Sinto o telemóvel no bolso, é a minha mãe a ligar-me. Desligo o iPod, tiro os phones e guardo tudo, desajeitadamente, na mala. Atendo o telefone. Passados alguns minutos desligo e esqueço a falsa preocupação maternal. Vejo as horas, ainda é cedo. Volto aos meus pensamentos e emaranho-me, de novo, naquilo que se vai tornar num misto de sentimentos e emoções. Continuo a caminhada.

À medida que vou andando pela praia vão-me passando recordações pela memória. Tantas, tão boas, tão quentes. Pego na carteira, vou aquele compartimento que só eu conheço, e tiro uma fotografia. Costumava adorar fotografias, mas agora penso que não passam de mais um mero objecto entre tantos outros sem utilidade.

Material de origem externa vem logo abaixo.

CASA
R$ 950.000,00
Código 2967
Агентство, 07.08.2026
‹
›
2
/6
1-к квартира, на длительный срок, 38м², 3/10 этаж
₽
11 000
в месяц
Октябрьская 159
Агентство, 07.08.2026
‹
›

De que adiantam? São apenas um portal de teletransporte para uma dor constante, agonizante e impossível de suportar que, provavelmente, nunca vai chegar a desaparecer do mais ínfimo de mim. E olho-a. Olho-a como nunca olhei nada nem ninguém, inspecciono todos os pormenores, com toda atenção do mundo, para não perder o mais pequeno significado que ela já teve e que agora, mais do que nunca, tem. É engraçado, ou talvez não, como só percebemos o significado das coisas e das pessoas depois de as termos perdido e elas não mais poderem voltar atrás. Aliás, diria que é sobretudo ridículo. Sendo tal frase um conhecido cliché, a humanidade devia já estar minimamente preparada e atenta para reconhecer aquilo que realmente quer e vale a pena. Mas nunca é assim. Talvez não passemos só de uns quantos seres ignorantes por este mundo fora, ou talvez sejamos apenas a raça mais desatenta alguma vez criada.

Continuo a olhar a fotografia que, eventualmente, me transporta para uma realidade já ultrapassada. E percebo que já não consigo aguentar mais. Olho em meu redor, a tentar perceber se se encontra mais alguém aqui, mas não há ninguém. Ninguém para me ver, ninguém para me confortar, ninguém para me interromper. Então choro, as lágrimas começam a correr compulsivamente, enquanto me continuo a lembrar de ti e de tudo. E sinto mágoa, sinto angústia, sinto desconsolo, sinto a morte. Sinto a tua morte, sinto-a bem perto de mim. Só não te sinto a ti, que era o que mais queria.